■ **Problem**
Quote all of the data exactly as given. Skip every picture it contains.

■ **Study material**
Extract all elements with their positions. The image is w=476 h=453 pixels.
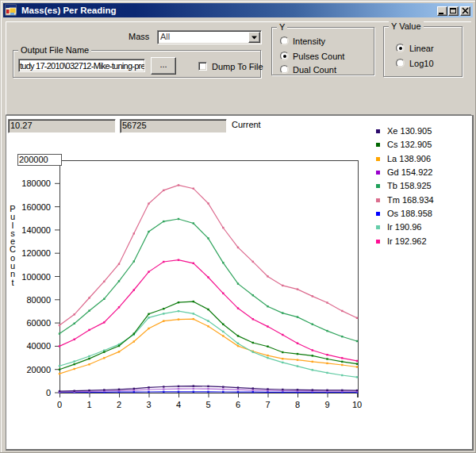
svg-text:140000: 140000 <box>21 225 51 235</box>
svg-text:4: 4 <box>176 400 181 409</box>
svg-text:3: 3 <box>146 400 151 409</box>
svg-text:0: 0 <box>46 388 51 397</box>
svg-text:80000: 80000 <box>26 295 51 305</box>
svg-text:120000: 120000 <box>21 248 51 258</box>
svg-text:1: 1 <box>86 400 91 409</box>
svg-text:6: 6 <box>236 400 240 409</box>
svg-text:8: 8 <box>295 400 300 409</box>
svg-text:100000: 100000 <box>21 272 51 282</box>
svg-text:180000: 180000 <box>21 179 51 188</box>
svg-text:10: 10 <box>352 400 362 409</box>
svg-text:160000: 160000 <box>21 202 51 212</box>
svg-text:60000: 60000 <box>26 318 51 328</box>
svg-text:0: 0 <box>57 400 62 409</box>
svg-text:7: 7 <box>265 400 270 409</box>
svg-text:9: 9 <box>324 400 329 409</box>
svg-text:20000: 20000 <box>26 365 51 374</box>
svg-text:5: 5 <box>205 400 210 409</box>
svg-text:40000: 40000 <box>26 341 51 351</box>
svg-text:2: 2 <box>117 400 121 409</box>
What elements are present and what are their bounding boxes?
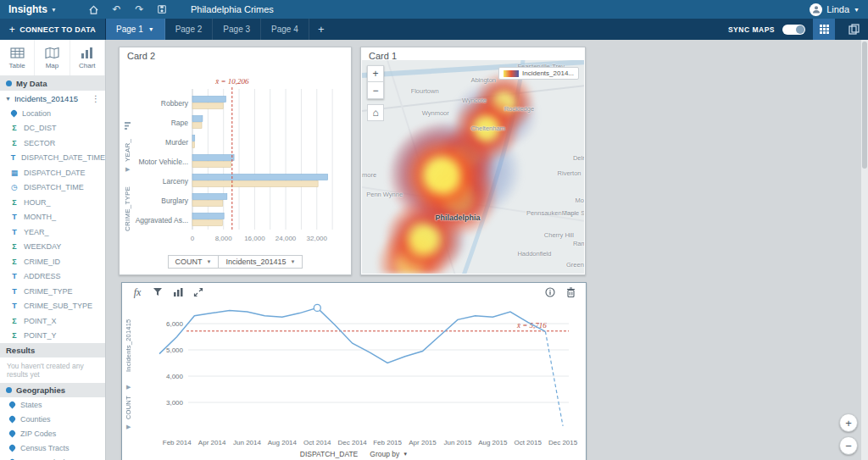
page-tab-3[interactable]: Page 3 [213,19,261,40]
field-item-hour_[interactable]: ΣHOUR_ [0,195,105,210]
bar-subgroup-axis-label[interactable]: YEAR_ [124,135,131,165]
sync-maps-toggle[interactable] [782,25,805,35]
field-item-crime_type[interactable]: TCRIME_TYPE [0,284,105,299]
chart-type-icon[interactable] [170,285,186,300]
map-place-label: Ramb... [573,240,584,247]
dataset-dropdown[interactable]: Incidents_201415 ▼ [219,255,303,269]
x-tick-label: Aug 2015 [478,439,508,446]
field-item-crime_id[interactable]: ΣCRIME_ID [0,254,105,269]
save-icon[interactable] [151,0,174,19]
page-tab-label: Page 2 [175,25,203,34]
x-tick-label: 16,000 [244,235,265,242]
x-tick-label: 24,000 [275,235,297,242]
map-card-button[interactable]: Map [35,40,70,75]
line-series-projected [545,331,563,426]
vertical-scrollbar[interactable] [861,40,868,460]
bar-y-axis-label[interactable]: CRIME_TYPE [124,175,131,242]
canvas-zoom-in-button[interactable]: + [839,413,858,432]
geography-item-counties[interactable]: Counties [0,412,105,426]
bar-2015 [192,123,202,129]
fx-button[interactable]: fx [129,285,146,300]
map-place-label: Riverton [558,169,581,177]
chart-card-button[interactable]: Chart [70,40,105,75]
brand-label: Insights [8,3,47,15]
collapse-arrow-icon[interactable]: ▶ [126,424,131,430]
map-place-label: Maple Shade [562,209,584,217]
scrollbar-thumb[interactable] [862,42,867,169]
geography-item-census-tracts[interactable]: Census Tracts [0,441,105,455]
page-options-button[interactable] [843,19,865,40]
results-section-header[interactable]: Results [0,343,105,357]
field-item-point_y[interactable]: ΣPOINT_Y [0,329,105,344]
statistic-dropdown[interactable]: COUNT ▼ [168,255,220,269]
dataset-row[interactable]: ▼ Incidents_201415 ⋮ [0,91,105,106]
card-bar-chart[interactable]: Card 2 YEAR_ ▶ CRIME_TYPE 08,00016,00024… [119,47,352,275]
field-item-dispatch_date_time[interactable]: TDISPATCH_DATE_TIME [0,151,105,166]
map-legend[interactable]: Incidents_2014... [498,67,579,80]
undo-icon[interactable]: ↶ [105,0,128,19]
field-item-dispatch_time[interactable]: ◷DISPATCH_TIME [0,180,105,196]
canvas-zoom-out-button[interactable]: − [839,436,858,455]
map-view[interactable]: Feasterville-Trev...AbingtonFlourtownWyn… [362,60,584,274]
chevron-down-icon[interactable]: ▼ [148,26,154,32]
grid-layout-button[interactable] [813,19,835,40]
delete-icon[interactable] [562,285,579,300]
field-item-crime_sub_type[interactable]: TCRIME_SUB_TYPE [0,299,105,314]
map-home-button[interactable]: ⌂ [367,104,384,121]
sort-icon[interactable] [124,119,133,134]
field-item-address[interactable]: TADDRESS [0,269,105,285]
field-item-weekday[interactable]: ΣWEEKDAY [0,240,105,255]
card-title: Card 2 [127,51,155,61]
field-item-year_[interactable]: TYEAR_ [0,224,105,240]
geographies-section-header[interactable]: Geographies [0,383,105,397]
line-dataset-axis-label[interactable]: Incidents_201415 [125,308,132,383]
field-item-point_x[interactable]: ΣPOINT_X [0,313,105,329]
page-tab-2[interactable]: Page 2 [165,19,214,40]
redo-icon[interactable]: ↷ [128,0,151,19]
chevron-down-icon: ▼ [854,7,860,13]
number-field-icon: Σ [10,198,19,207]
home-icon[interactable] [82,0,105,19]
page-tab-4[interactable]: Page 4 [261,19,309,40]
field-name: HOUR_ [24,198,51,207]
field-name: Location [22,109,51,118]
connect-to-data-button[interactable]: + CONNECT TO DATA [0,19,106,40]
tabbar-right-tools: SYNC MAPS [728,19,868,40]
filter-icon[interactable] [149,285,166,300]
table-card-button[interactable]: Table [0,40,35,75]
geographies-label: Geographies [16,385,65,395]
category-label: Motor Vehicle... [138,158,188,166]
map-place-label: Greentree [566,261,584,269]
field-item-month_[interactable]: TMONTH_ [0,210,105,225]
field-item-dc_dist[interactable]: ΣDC_DIST [0,121,105,136]
info-icon[interactable] [542,285,559,300]
collapse-arrow-icon[interactable]: ▶ [125,166,130,173]
field-item-sector[interactable]: ΣSECTOR [0,136,105,151]
card-map[interactable]: Card 1 Feasterville-Trev...AbingtonFlour… [360,47,586,275]
geography-item-census-block-groups[interactable]: Census Block Groups [0,455,105,460]
group-by-dropdown[interactable]: Group by ▼ [370,450,408,458]
collapse-arrow-icon[interactable]: ▶ [126,384,131,391]
kebab-menu-icon[interactable]: ⋮ [92,94,100,103]
map-zoom-in-button[interactable]: + [367,65,384,82]
insights-menu[interactable]: Insights ▼ [0,3,64,15]
field-item-location[interactable]: Location [0,106,105,121]
time-field-icon: ◷ [10,183,19,191]
user-menu[interactable]: Linda ▼ [810,3,868,16]
field-item-dispatch_date[interactable]: ▦DISPATCH_DATE [0,165,105,180]
y-tick-label: 5,000 [166,346,184,354]
card-line-chart[interactable]: fx Incidents_201415 ▶ [121,282,587,460]
field-name: DISPATCH_DATE_TIME [21,153,105,162]
geography-item-zip-codes[interactable]: ZIP Codes [0,426,105,441]
line-y-axis-label[interactable]: COUNT [125,392,132,423]
expand-icon[interactable] [190,285,207,300]
category-label: Robbery [161,99,189,108]
geography-item-states[interactable]: States [0,397,105,412]
page-tab-1[interactable]: Page 1▼ [106,19,165,40]
chevron-down-icon: ▼ [207,259,212,264]
x-tick-label: Feb 2015 [373,439,402,446]
map-zoom-out-button[interactable]: − [367,82,384,99]
map-place-label: Cherry Hill [544,231,574,239]
add-page-button[interactable]: + [309,19,333,40]
my-data-section-header[interactable]: My Data [0,76,105,91]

■ **Answer**
Extract all elements with their positions. The image is w=476 h=453 pixels.
svg-text:140000: 140000 <box>21 225 51 235</box>
svg-text:4: 4 <box>176 400 181 409</box>
svg-text:3: 3 <box>146 400 151 409</box>
svg-text:0: 0 <box>46 388 51 397</box>
svg-text:80000: 80000 <box>26 295 51 305</box>
svg-text:120000: 120000 <box>21 248 51 258</box>
svg-text:1: 1 <box>86 400 91 409</box>
svg-text:6: 6 <box>236 400 240 409</box>
svg-text:8: 8 <box>295 400 300 409</box>
svg-text:100000: 100000 <box>21 272 51 282</box>
svg-text:180000: 180000 <box>21 179 51 188</box>
svg-text:10: 10 <box>352 400 362 409</box>
svg-text:160000: 160000 <box>21 202 51 212</box>
svg-text:60000: 60000 <box>26 318 51 328</box>
svg-text:0: 0 <box>57 400 62 409</box>
svg-text:7: 7 <box>265 400 270 409</box>
svg-text:9: 9 <box>324 400 329 409</box>
svg-text:20000: 20000 <box>26 365 51 374</box>
svg-text:5: 5 <box>205 400 210 409</box>
svg-text:40000: 40000 <box>26 341 51 351</box>
svg-text:2: 2 <box>117 400 121 409</box>
What elements are present and what are their bounding boxes?
page-tab-3[interactable]: Page 3 [213,19,261,40]
field-item-hour_[interactable]: ΣHOUR_ [0,195,105,210]
bar-subgroup-axis-label[interactable]: YEAR_ [124,135,131,165]
sync-maps-toggle[interactable] [782,25,805,35]
field-item-crime_type[interactable]: TCRIME_TYPE [0,284,105,299]
chart-type-icon[interactable] [170,285,186,300]
map-place-label: Ramb... [573,240,584,247]
dataset-dropdown[interactable]: Incidents_201415 ▼ [219,255,303,269]
x-tick-label: Aug 2015 [478,439,508,446]
field-item-crime_id[interactable]: ΣCRIME_ID [0,254,105,269]
save-icon[interactable] [151,0,174,19]
page-tab-label: Page 2 [175,25,203,34]
x-tick-label: 16,000 [244,235,265,242]
x-tick-label: 24,000 [275,235,297,242]
map-card-button[interactable]: Map [35,40,70,75]
line-series-projected [545,331,563,426]
vertical-scrollbar[interactable] [861,40,868,460]
bar-y-axis-label[interactable]: CRIME_TYPE [124,175,131,242]
canvas-zoom-in-button[interactable]: + [839,413,858,432]
geography-item-counties[interactable]: Counties [0,412,105,426]
bar-2015 [192,123,202,129]
fx-button[interactable]: fx [129,285,146,300]
map-place-label: Riverton [558,169,581,177]
chart-card-button[interactable]: Chart [70,40,105,75]
brand-label: Insights [8,3,47,15]
collapse-arrow-icon[interactable]: ▶ [126,424,131,430]
map-place-label: Maple Shade [562,209,584,217]
scrollbar-thumb[interactable] [862,42,867,169]
geography-item-census-tracts[interactable]: Census Tracts [0,441,105,455]
page-options-button[interactable] [843,19,865,40]
results-section-header[interactable]: Results [0,343,105,357]
field-item-point_y[interactable]: ΣPOINT_Y [0,329,105,344]
statistic-dropdown[interactable]: COUNT ▼ [168,255,220,269]
dataset-row[interactable]: ▼ Incidents_201415 ⋮ [0,91,105,106]
card-bar-chart[interactable]: Card 2 YEAR_ ▶ CRIME_TYPE 08,00016,00024… [119,47,352,275]
field-item-dispatch_date_time[interactable]: TDISPATCH_DATE_TIME [0,151,105,166]
map-legend[interactable]: Incidents_2014... [498,67,579,80]
undo-icon[interactable]: ↶ [105,0,128,19]
field-item-dispatch_time[interactable]: ◷DISPATCH_TIME [0,180,105,196]
canvas-zoom-out-button[interactable]: − [839,436,858,455]
map-view[interactable]: Feasterville-Trev...AbingtonFlourtownWyn… [362,60,584,274]
chevron-down-icon[interactable]: ▼ [148,26,154,32]
grid-layout-button[interactable] [813,19,835,40]
delete-icon[interactable] [562,285,579,300]
field-item-crime_sub_type[interactable]: TCRIME_SUB_TYPE [0,299,105,314]
map-home-button[interactable]: ⌂ [367,104,384,121]
sort-icon[interactable] [124,119,133,134]
field-item-address[interactable]: TADDRESS [0,269,105,285]
field-item-weekday[interactable]: ΣWEEKDAY [0,240,105,255]
card-title: Card 2 [127,51,155,61]
field-item-year_[interactable]: TYEAR_ [0,224,105,240]
geographies-section-header[interactable]: Geographies [0,383,105,397]
line-dataset-axis-label[interactable]: Incidents_201415 [125,308,132,383]
field-item-point_x[interactable]: ΣPOINT_X [0,313,105,329]
page-tab-2[interactable]: Page 2 [165,19,214,40]
redo-icon[interactable]: ↷ [128,0,151,19]
chevron-down-icon: ▼ [854,7,860,13]
number-field-icon: Σ [10,198,19,207]
home-icon[interactable] [82,0,105,19]
page-tab-4[interactable]: Page 4 [261,19,309,40]
field-name: HOUR_ [24,198,51,207]
field-name: Location [22,109,51,118]
connect-to-data-button[interactable]: + CONNECT TO DATA [0,19,106,40]
tabbar-right-tools: SYNC MAPS [728,19,868,40]
filter-icon[interactable] [149,285,166,300]
table-card-button[interactable]: Table [0,40,35,75]
geographies-label: Geographies [16,385,65,395]
category-label: Motor Vehicle... [138,158,188,166]
map-place-label: Greentree [566,261,584,269]
field-item-month_[interactable]: TMONTH_ [0,210,105,225]
field-item-dc_dist[interactable]: ΣDC_DIST [0,121,105,136]
info-icon[interactable] [542,285,559,300]
collapse-arrow-icon[interactable]: ▶ [125,166,130,173]
field-item-sector[interactable]: ΣSECTOR [0,136,105,151]
card-map[interactable]: Card 1 Feasterville-Trev...AbingtonFlour… [360,47,586,275]
geography-item-census-block-groups[interactable]: Census Block Groups [0,455,105,460]
group-by-dropdown[interactable]: Group by ▼ [370,450,408,458]
collapse-arrow-icon[interactable]: ▶ [126,384,131,391]
kebab-menu-icon[interactable]: ⋮ [92,94,100,103]
map-zoom-in-button[interactable]: + [367,65,384,82]
insights-menu[interactable]: Insights ▼ [0,3,64,15]
field-item-location[interactable]: Location [0,106,105,121]
time-field-icon: ◷ [10,183,19,191]
user-menu[interactable]: Linda ▼ [810,3,868,16]
field-item-dispatch_date[interactable]: ▦DISPATCH_DATE [0,165,105,180]
y-tick-label: 5,000 [166,346,184,354]
card-line-chart[interactable]: fx Incidents_201415 ▶ [121,282,587,460]
field-name: DISPATCH_DATE_TIME [21,153,105,162]
geography-item-zip-codes[interactable]: ZIP Codes [0,426,105,441]
line-y-axis-label[interactable]: COUNT [125,392,132,423]
expand-icon[interactable] [190,285,207,300]
category-label: Robbery [161,99,189,108]
geography-item-states[interactable]: States [0,397,105,412]
page-tab-1[interactable]: Page 1▼ [106,19,165,40]
chevron-down-icon: ▼ [207,259,212,264]
x-tick-label: Feb 2015 [373,439,402,446]
map-zoom-out-button[interactable]: − [367,82,384,99]
map-place-label: Cherry Hill [544,231,574,239]
add-page-button[interactable]: + [309,19,333,40]
my-data-section-header[interactable]: My Data [0,76,105,91]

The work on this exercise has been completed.